Up next in our series of interviews with notable, in-the-know locals: Michael Darling, chief curator at The Museum of Contemporary Art and curator of Felix, the 26-foot-tall sculpture of a cat skeleton that will be on view from October 14 through April 8 at the MCA.
So, who is Felix and how did he end up at the MCA?
Felix is a 26-foot-tall sculpture of a cat skeleton that artist Maurizio Cattelan made for the MCA at our invitation in 2001. It became an iconic piece both in our collection and within the artist’s career.
Why bring Felix back for the MCA’s 50th anniversary?
It’s one of those pieces that generates a lot of conversation. It has such amazing presence and energy, but it’s also so surprising for visitors. You don’t expect to see something that’s at the scale of a T. rex skeleton in a contemporary art museum. Even now, we’re not even finished setting it up, and I’m already seeing visitors being attracted to it and trying to figure out what it is.
Why do you think he’s so appealing?
It’s surprising, for sure, but there’s also joy and humor. It’s slightly confrontational, because right when you walk in the doors of the museum you see a massive cat looking right at you. There’s a bit of a jolt or shock that people get when they see it.
Tell me a little bit about the Maurizio Cattelan, the artist who made him, and how Felix fits into his larger body of work.
He’s known for very realistic, shocking depictions of things that you probably wouldn’t see in nature. One of his famous pieces, for example, is a sculpture of Pope John Paul II being struck by an asteroid. There’s always this double-take that happens with his best pieces. I think that’s where Felix fits in. At first you’re like, hey, this is a dinosaur—but at second glance you realize it’s a cat. This sort of second guessing is a signature of his work.
Why a cat?
In this case, there’s the context of Sue at the Field Museum. I can imagine it was interesting for Maurizio that the T. rex had a name, and that he wanted our cat to be named Felix after the famous cat. So, there’s a logic there. But also, as far as we know, cats didn’t get that large in prehistoric time. To take a small household animal and make it so large was also an inversion of logic. The absurdity of it and the surprise factor is what makes this such an extraordinary piece.

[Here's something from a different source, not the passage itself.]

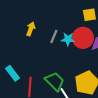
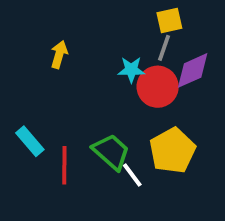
gray line: (54, 36) -> (164, 48), moved
red circle: (83, 38) -> (158, 87), moved

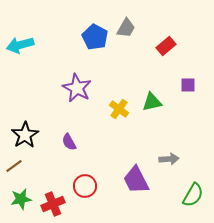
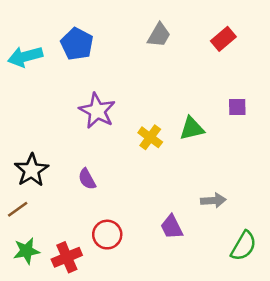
blue pentagon: (95, 37) -> (77, 44), moved
red rectangle: (166, 46) -> (223, 39), moved
purple trapezoid: (136, 180) -> (172, 227), size x0.7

How do you hope visitors will respond to the 50th anniversary exhibition?
I think when visitors see Felix, Jeff Koons’s Rabbit, and all our other iconic pieces, it will be a great reminder of all the unique pieces the MCA has collected over the years. We hope they make people feel proud to have them in Chicago.
Who wins in a fight: Felix or Sue?
I would say Felix. Well, not win—but he’d at least be able to run away and jump to another location to avoid the fight. I’m sure one of the paleontologists at the Field Museum would have a much more informed answer.